Ullal was tight lipped about exactly how Xsens is going to fit into their application centric strategy, but he did give a few hints, saying acquiring Xsens was a long-term strategic move.
The miracle of Moore's Law is that the smaller you make it, the faster and lower power it is, but not so with MEMS. With MEMS shrinking everything makes it worse. What we want to do instead is leverage sensor-fusion with MEMS, which is what Xsens does best. With MEMS sensors, we will know what our devices are doing in order to put together much smarter systems that can bring down the power of the whole system by a factor of 10.

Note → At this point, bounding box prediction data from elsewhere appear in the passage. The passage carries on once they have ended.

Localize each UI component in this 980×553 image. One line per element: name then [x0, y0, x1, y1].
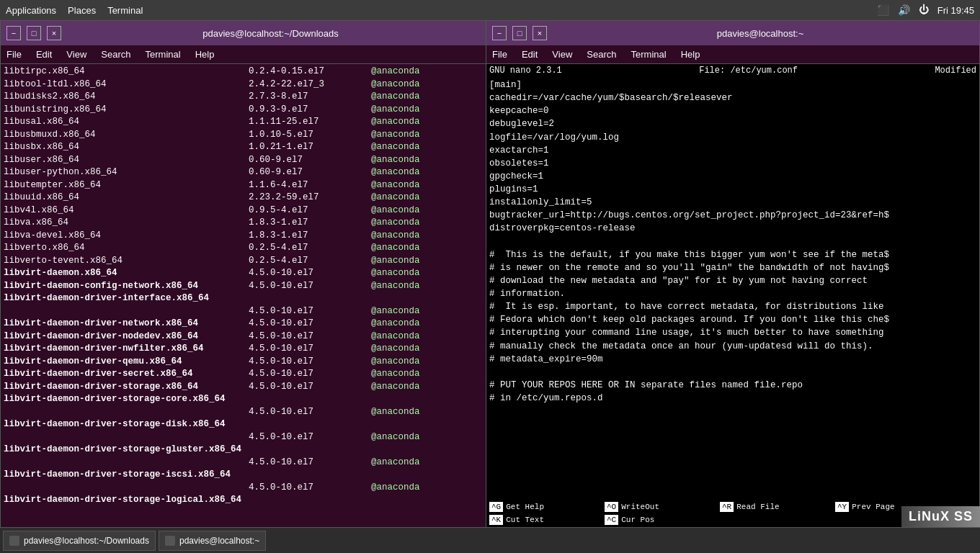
system-bar: Applications Places Terminal ⬛ 🔊 ⏻ Fri 1… [0, 0, 980, 20]
list-item: libtool-ltdl.x86_642.4.2-22.el7_3@anacon… [4, 78, 483, 91]
taskbar-item-downloads[interactable]: pdavies@localhost:~/Downloads [3, 531, 156, 551]
package-repo: @anaconda [371, 267, 420, 280]
package-name: libuser.x86_64 [4, 154, 249, 167]
package-version: 4.5.0-10.el7 [249, 305, 371, 318]
nano-cmd-desc: Cur Pos [621, 516, 654, 524]
list-item: libverto.x86_640.2.5-4.el7@anaconda [4, 242, 483, 255]
right-close-button[interactable]: × [533, 26, 547, 40]
package-name: libverto-tevent.x86_64 [4, 255, 249, 268]
package-name: libvirt-daemon-driver-nwfilter.x86_64 [4, 343, 249, 356]
package-name: libv4l.x86_64 [4, 204, 249, 217]
system-bar-left: Applications Places Terminal [6, 5, 143, 16]
package-name: libva-devel.x86_64 [4, 230, 249, 243]
package-version: 1.1.6-4.el7 [249, 179, 371, 192]
package-repo: @anaconda [371, 381, 420, 394]
right-window-controls: − □ × [492, 26, 547, 40]
package-repo: @anaconda [371, 66, 420, 78]
terminal-menu[interactable]: Terminal [107, 5, 143, 16]
package-name: libusal.x86_64 [4, 116, 249, 129]
left-terminal: − □ × pdavies@localhost:~/Downloads File… [0, 20, 486, 553]
package-version: 2.7.3-8.el7 [249, 91, 371, 104]
package-repo: @anaconda [371, 192, 420, 204]
taskbar-item-home[interactable]: pdavies@localhost:~ [159, 531, 266, 551]
package-name [4, 431, 249, 444]
list-item: libva.x86_641.8.3-1.el7@anaconda [4, 217, 483, 230]
list-item: libvirt-daemon-config-network.x86_644.5.… [4, 280, 483, 293]
package-version: 4.5.0-10.el7 [249, 431, 371, 444]
package-version [249, 292, 371, 305]
package-repo: @anaconda [371, 305, 420, 318]
left-menu-help[interactable]: Help [192, 49, 218, 60]
left-menu-terminal[interactable]: Terminal [143, 49, 184, 60]
right-terminal: − □ × pdavies@localhost:~ File Edit View… [486, 20, 980, 553]
package-version: 1.8.3-1.el7 [249, 230, 371, 243]
nano-header: GNU nano 2.3.1 File: /etc/yum.conf Modif… [486, 64, 979, 77]
right-maximize-button[interactable]: □ [512, 26, 527, 40]
package-name: libuuid.x86_64 [4, 192, 249, 204]
list-item: libudisks2.x86_642.7.3-8.el7@anaconda [4, 91, 483, 104]
list-item: 4.5.0-10.el7@anaconda [4, 431, 483, 444]
right-menu-edit[interactable]: Edit [519, 49, 540, 60]
left-close-button[interactable]: × [47, 26, 61, 40]
list-item: libvirt-daemon-driver-nwfilter.x86_644.5… [4, 343, 483, 356]
package-name: libvirt-daemon-driver-interface.x86_64 [4, 292, 249, 305]
list-item: libvirt-daemon-driver-storage-disk.x86_6… [4, 418, 483, 431]
package-name: libvirt-daemon-driver-storage-disk.x86_6… [4, 418, 249, 431]
package-version: 4.5.0-10.el7 [249, 381, 371, 394]
package-repo: @anaconda [371, 141, 420, 154]
nano-cmd[interactable]: ^OWriteOut [602, 500, 717, 513]
right-menu-search[interactable]: Search [584, 49, 619, 60]
taskbar-label-downloads: pdavies@localhost:~/Downloads [24, 536, 149, 546]
nano-cmd-key: ^C [605, 515, 618, 525]
package-version: 1.0.21-1.el7 [249, 141, 371, 154]
left-maximize-button[interactable]: □ [27, 26, 41, 40]
nano-cmd[interactable]: ^GGet Help [486, 500, 602, 513]
package-version: 4.5.0-10.el7 [249, 331, 371, 343]
system-bar-right: ⬛ 🔊 ⏻ Fri 19:45 [877, 4, 974, 17]
right-menu-file[interactable]: File [489, 49, 510, 60]
package-name: libtool-ltdl.x86_64 [4, 78, 249, 91]
left-menu-file[interactable]: File [4, 49, 24, 60]
nano-cmd-desc: Read File [736, 503, 779, 511]
left-terminal-menubar: File Edit View Search Terminal Help [1, 45, 486, 64]
nano-cmd[interactable]: ^RRead File [717, 500, 832, 513]
package-repo: @anaconda [371, 91, 420, 104]
package-version: 4.5.0-10.el7 [249, 280, 371, 293]
terminal-icon [9, 536, 19, 546]
list-item: 4.5.0-10.el7@anaconda [4, 305, 483, 318]
applications-menu[interactable]: Applications [6, 5, 56, 16]
right-minimize-button[interactable]: − [492, 26, 507, 40]
nano-cmd-key: ^R [720, 502, 734, 512]
nano-cmd-key: ^G [489, 502, 503, 512]
watermark: LiNuX SS [901, 506, 980, 527]
package-repo: @anaconda [371, 343, 420, 356]
places-menu[interactable]: Places [68, 5, 96, 16]
right-menu-help[interactable]: Help [678, 49, 703, 60]
package-repo: @anaconda [371, 356, 420, 369]
package-name: libusbx.x86_64 [4, 141, 249, 154]
list-item: libv4l.x86_640.9.5-4.el7@anaconda [4, 204, 483, 217]
nano-cmd[interactable]: ^KCut Text [486, 513, 602, 526]
package-version: 0.2.5-4.el7 [249, 255, 371, 268]
nano-editor-content[interactable]: [main] cachedir=/var/cache/yum/$basearch… [486, 77, 979, 500]
nano-cmd[interactable]: ^CCur Pos [602, 513, 717, 526]
right-terminal-menubar: File Edit View Search Terminal Help [486, 45, 979, 64]
package-name: libverto.x86_64 [4, 242, 249, 255]
right-menu-terminal[interactable]: Terminal [628, 49, 669, 60]
package-version: 4.5.0-10.el7 [249, 318, 371, 331]
right-menu-view[interactable]: View [549, 49, 575, 60]
main-content: − □ × pdavies@localhost:~/Downloads File… [0, 20, 980, 553]
system-clock: Fri 19:45 [937, 5, 974, 16]
left-menu-view[interactable]: View [63, 49, 89, 60]
left-window-controls: − □ × [6, 26, 61, 40]
network-icon: ⬛ [877, 4, 889, 17]
left-minimize-button[interactable]: − [6, 26, 21, 40]
left-menu-edit[interactable]: Edit [33, 49, 55, 60]
list-item: libusbx.x86_641.0.21-1.el7@anaconda [4, 141, 483, 154]
left-menu-search[interactable]: Search [98, 49, 133, 60]
package-repo: @anaconda [371, 104, 420, 117]
package-name: libudisks2.x86_64 [4, 91, 249, 104]
package-version: 4.5.0-10.el7 [249, 368, 371, 381]
package-name: libutempter.x86_64 [4, 179, 249, 192]
list-item: 4.5.0-10.el7@anaconda [4, 482, 483, 495]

Ulall then rattled off a whole list of projects that could leverage MEMS sensors to achieve Fairchild's strategic goal of better energy efficiency. Air conditioners, for instance, are always blasting away at maximum speed no matter what, but by using sensor fusion Fairchild plans to make air conditions only use energy when they need it. By using MEMS sensor fusion to determine how many people are in the room, the air conditioner can run at an optimal speed for that number of people. NEST's thermostat works on this principle.
Ullal told EE Times:
We don't have anything to do with NEST, but what I am trying to tell you is that motion tracking in terms of motors can accomplish the same thing that NEST does with heating and air conditioning. And in fact 50 percent of the energy used in the world is used by motors. So if we can make a motors more intelligence, that is going to make a much bigger impact on energy consumption. Today brush motors are about 35 percent efficient but by going to induction your are about 70 percent efficient -- and by making induction motors smarter they could be 75-to-80 percent efficient.

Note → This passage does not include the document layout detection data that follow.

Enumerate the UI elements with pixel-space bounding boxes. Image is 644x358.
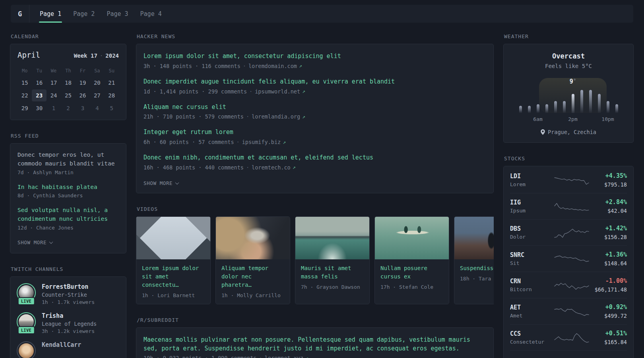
stock-values: +2.84%$42.04 [590,198,627,214]
stock-row[interactable]: DBSDolor+1.42%$156.28 [510,219,627,245]
tab-page-3[interactable]: Page 3 [106,5,129,23]
rss-item-title[interactable]: Donec tempor eros leo, ut commodo mauris… [17,151,119,168]
weather-bar [580,90,583,113]
external-link-icon: ↗ [305,355,308,358]
hackernews-item-title[interactable]: Donec imperdiet augue tincidunt felis al… [144,78,486,86]
calendar-day: 18 [61,77,75,89]
subreddit-card: Maecenas mollis pulvinar erat non posuer… [136,327,494,358]
videos-section-label: VIDEOS [137,206,494,212]
stock-sparkline [554,332,590,344]
twitch-avatar-ring: LIVE [17,283,36,302]
stocks-section-label: STOCKS [504,156,634,161]
stock-values: +0.92%$499.72 [590,304,627,319]
tab-page-2[interactable]: Page 2 [72,5,95,23]
twitch-channel-info: ForrestBurtonCounter-Strike1h · 1.7k vie… [42,283,95,305]
video-thumbnail[interactable] [216,217,290,259]
weather-bar-slot [612,104,621,113]
rss-item-title[interactable]: Sed volutpat nulla nisl, a condimentum n… [17,206,119,224]
stock-info: SNRCSit [510,251,554,266]
video-card-row: Lorem ipsum dolor sit amet consectetu…1h… [136,216,494,304]
stock-sparkline [554,174,590,186]
video-thumbnail[interactable] [375,217,449,259]
video-title[interactable]: Nullam posuere cursus ex [380,264,443,281]
twitch-channel-link[interactable]: KendallCarr [17,341,120,358]
twitch-channel-meta: 3h · 1.2k viewers [42,328,97,334]
stocks-widget: STOCKS LDILorem+4.35%$795.18IIGIpsum+2.8… [503,156,634,358]
stock-sparkline [554,305,590,317]
hackernews-item-title[interactable]: Lorem ipsum dolor sit amet, consectetur … [144,52,486,61]
weather-bar [528,106,531,113]
subreddit-post-domain-link[interactable]: loremnet.xyz [265,355,304,358]
weather-bar-slot [533,104,542,113]
twitch-channel-link[interactable]: LIVETrishaLeague of Legends3h · 1.2k vie… [17,312,120,334]
stock-name: Bitcorn [510,286,554,292]
stock-row[interactable]: AHS+0.46% [510,350,627,358]
video-meta: 18h · Tara [460,276,494,282]
stock-info: CRNBitcorn [510,278,554,292]
hackernews-item-domain-link[interactable]: loremlandia.org [252,113,300,120]
stock-row[interactable]: SNRCSit+1.36%$148.64 [510,245,627,272]
rss-item: Donec tempor eros leo, ut commodo mauris… [17,151,119,175]
rss-item: In hac habitasse platea8d · Cynthia Saun… [17,183,119,199]
weather-section-label: WEATHER [504,33,634,39]
video-thumbnail[interactable] [454,217,494,259]
video-title[interactable]: Suspendisse diam [460,264,494,272]
hackernews-item-domain-link[interactable]: ipsumworld.net [255,88,300,95]
hackernews-item-title[interactable]: Donec enim nibh, condimentum et accumsan… [144,154,486,162]
rss-card: Donec tempor eros leo, ut commodo mauris… [10,143,126,253]
stock-row[interactable]: LDILorem+4.35%$795.18 [510,167,627,193]
weather-condition: Overcast [510,52,627,60]
separator-dot: · [259,355,262,358]
weather-hour-labels: 6am2pm10pm [516,116,621,123]
hackernews-widget: HACKER NEWS Lorem ipsum dolor sit amet, … [136,33,494,193]
videos-widget: VIDEOS Lorem ipsum dolor sit amet consec… [136,206,494,304]
hackernews-list: Lorem ipsum dolor sit amet, consectetur … [144,52,486,171]
logo-g[interactable]: G [11,5,29,23]
hackernews-card: Lorem ipsum dolor sit amet, consectetur … [136,44,494,193]
stock-name: Lorem [510,181,554,187]
hackernews-item: Integer eget rutrum lorem6h · 60 points … [144,128,486,145]
calendar-day: 16 [32,77,46,89]
rss-show-more-button[interactable]: SHOW MORE [17,239,52,245]
separator-dot: · [100,53,103,59]
rss-item-meta: 7d · Ashlyn Martin [17,169,119,175]
hackernews-item-title[interactable]: Aliquam nec cursus elit [144,103,486,112]
hackernews-item-title[interactable]: Integer eget rutrum lorem [144,128,486,137]
stock-name: Dolor [510,234,554,240]
weather-location-text: Prague, Czechia [548,129,596,135]
twitch-channel-link[interactable]: LIVEForrestBurtonCounter-Strike1h · 1.7k… [17,283,120,305]
hackernews-item-domain-link[interactable]: ipsumify.biz [242,139,281,145]
chevron-down-icon [49,240,53,244]
rss-item-title[interactable]: In hac habitasse platea [17,183,119,192]
stock-row[interactable]: AETAmet+0.92%$499.72 [510,298,627,324]
stock-row[interactable]: IIGIpsum+2.84%$42.04 [510,193,627,219]
calendar-day: 29 [17,102,32,114]
subreddit-post-title[interactable]: Maecenas mollis pulvinar erat non posuer… [144,336,486,353]
stock-price: $499.72 [590,313,627,319]
stock-row[interactable]: CRNBitcorn-1.00%$66,171.48 [510,272,627,298]
tab-page-1[interactable]: Page 1 [39,5,62,23]
calendar-day-header: Fr [76,66,90,76]
hackernews-show-more-button[interactable]: SHOW MORE [144,180,178,186]
video-thumbnail[interactable] [295,217,369,259]
stock-change: +0.51% [590,330,627,337]
stock-values: +4.35%$795.18 [590,172,627,188]
video-title[interactable]: Mauris sit amet massa felis [301,264,364,281]
weather-bar [607,101,609,113]
video-title[interactable]: Lorem ipsum dolor sit amet consectetu… [142,264,205,289]
calendar-week-year: Week 17·2024 [74,53,119,59]
video-card: Nullam posuere cursus ex17h · Stefan Col… [374,216,449,304]
calendar-day-header: Tu [32,66,46,76]
video-title[interactable]: Aliquam tempor dolor nec pharetra… [221,264,284,289]
stock-name: Ipsum [510,208,554,214]
calendar-day-header: Mo [17,66,32,76]
video-thumbnail[interactable] [136,217,210,259]
calendar-day: 4 [90,102,104,114]
tab-page-4[interactable]: Page 4 [140,5,163,23]
external-link-icon: ↗ [283,139,286,145]
stock-row[interactable]: CCSConsectetur+0.51%$165.84 [510,324,627,350]
hackernews-item-domain-link[interactable]: loremtech.co [252,164,291,171]
hackernews-item-meta: 6h · 60 points · 57 comments·ipsumify.bi… [144,139,486,145]
stock-sparkline [554,279,590,291]
hackernews-item-domain-link[interactable]: loremdomain.com [248,63,297,69]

He also gave the example of robotic controlled lawn mowers and vacuum cleaners. By using sensors an automatic lawn mower could be super precise -- never mowing a spot twice. And the same thing is true of robotic vacuum cleans which today use 300% of the amount of energy it could by going over the same places over and over. An smarter vacuum cleaner would also not vacuum on a schedule, but survey the floor and only clean it when it is dirty.
"Over the last three years we have had a massive transformation in the culture of the company, we have become a lot more forward thinking, a lot more progressive, a lot more open. We've become a lot more willing to take risks and I can't wait to see what will happen in the next few years."